**WHAT IS REQUIRED:** Using the data below, gather each line that includes the word "voor".

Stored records
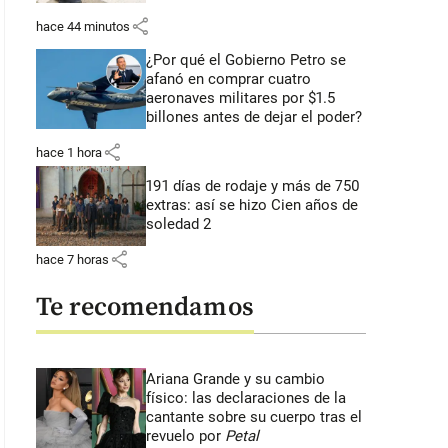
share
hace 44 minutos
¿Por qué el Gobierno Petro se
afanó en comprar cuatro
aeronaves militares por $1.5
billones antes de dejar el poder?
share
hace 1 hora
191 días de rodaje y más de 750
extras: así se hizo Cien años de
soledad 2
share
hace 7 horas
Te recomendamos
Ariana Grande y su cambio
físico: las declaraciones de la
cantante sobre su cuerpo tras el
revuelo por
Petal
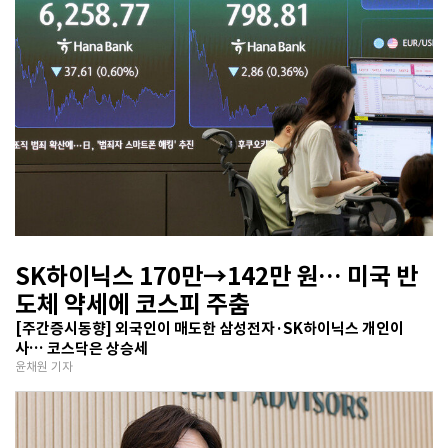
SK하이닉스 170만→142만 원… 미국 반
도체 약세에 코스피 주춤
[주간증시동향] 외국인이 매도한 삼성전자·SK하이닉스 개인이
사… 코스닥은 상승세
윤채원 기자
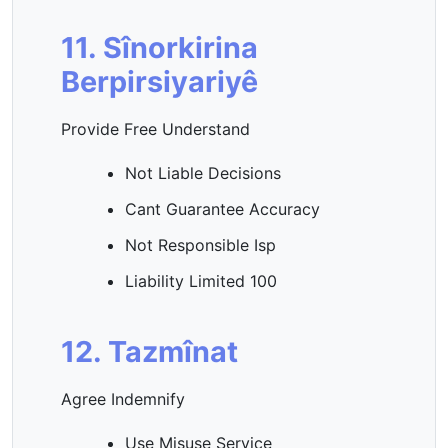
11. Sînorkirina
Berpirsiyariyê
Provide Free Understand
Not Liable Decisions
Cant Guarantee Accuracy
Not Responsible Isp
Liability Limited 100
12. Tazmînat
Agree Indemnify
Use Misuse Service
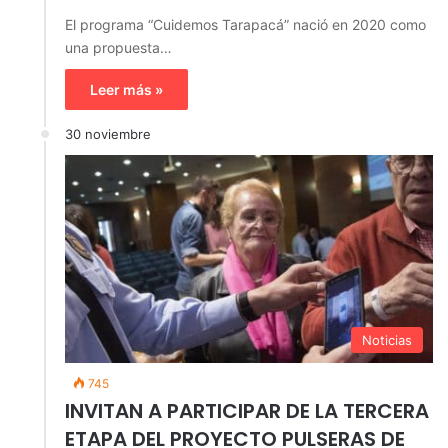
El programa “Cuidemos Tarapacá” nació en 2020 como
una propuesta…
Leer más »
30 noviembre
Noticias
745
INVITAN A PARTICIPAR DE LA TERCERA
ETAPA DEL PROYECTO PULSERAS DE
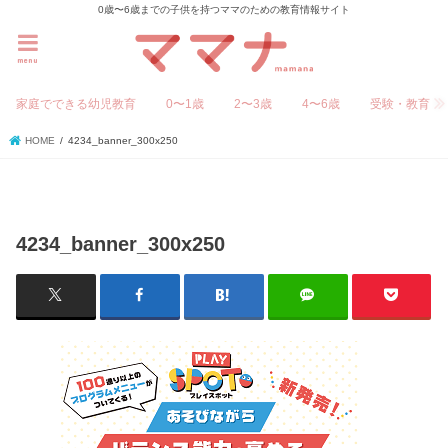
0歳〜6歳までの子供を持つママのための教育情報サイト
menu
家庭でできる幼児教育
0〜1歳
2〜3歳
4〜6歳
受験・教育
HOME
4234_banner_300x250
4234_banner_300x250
==
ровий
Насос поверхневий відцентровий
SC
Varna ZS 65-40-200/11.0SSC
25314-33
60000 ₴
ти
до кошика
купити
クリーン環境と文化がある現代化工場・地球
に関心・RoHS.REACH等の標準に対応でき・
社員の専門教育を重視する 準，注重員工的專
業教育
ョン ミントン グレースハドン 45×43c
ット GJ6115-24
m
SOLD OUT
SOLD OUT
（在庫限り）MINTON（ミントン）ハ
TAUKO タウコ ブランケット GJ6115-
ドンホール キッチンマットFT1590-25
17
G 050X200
==
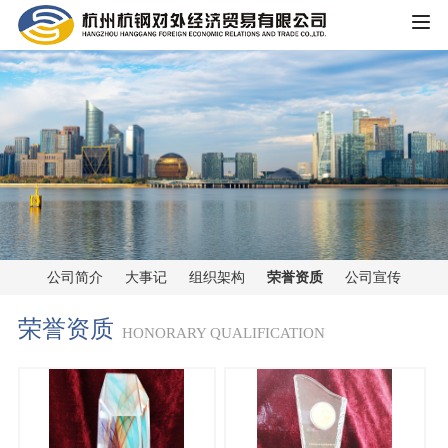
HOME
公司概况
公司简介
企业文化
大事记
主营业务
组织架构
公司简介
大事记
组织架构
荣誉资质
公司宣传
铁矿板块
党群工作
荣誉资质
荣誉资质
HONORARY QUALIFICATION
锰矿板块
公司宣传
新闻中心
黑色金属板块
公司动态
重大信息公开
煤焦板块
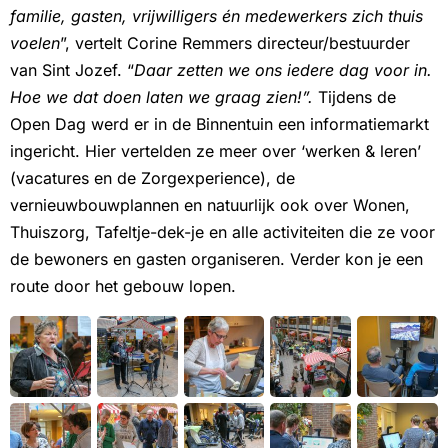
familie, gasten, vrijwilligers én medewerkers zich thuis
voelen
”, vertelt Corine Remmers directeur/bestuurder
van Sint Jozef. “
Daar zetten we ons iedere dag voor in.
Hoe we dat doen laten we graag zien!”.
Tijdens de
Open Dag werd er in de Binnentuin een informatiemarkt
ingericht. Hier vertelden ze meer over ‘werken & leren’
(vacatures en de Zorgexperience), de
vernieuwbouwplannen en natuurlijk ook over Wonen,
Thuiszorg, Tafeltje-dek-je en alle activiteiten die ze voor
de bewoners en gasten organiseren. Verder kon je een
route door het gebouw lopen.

**REPLY TO THE TASK:**
Daar zetten we ons iedere dag voor in.
Thuiszorg, Tafeltje-dek-je en alle activiteiten die ze voor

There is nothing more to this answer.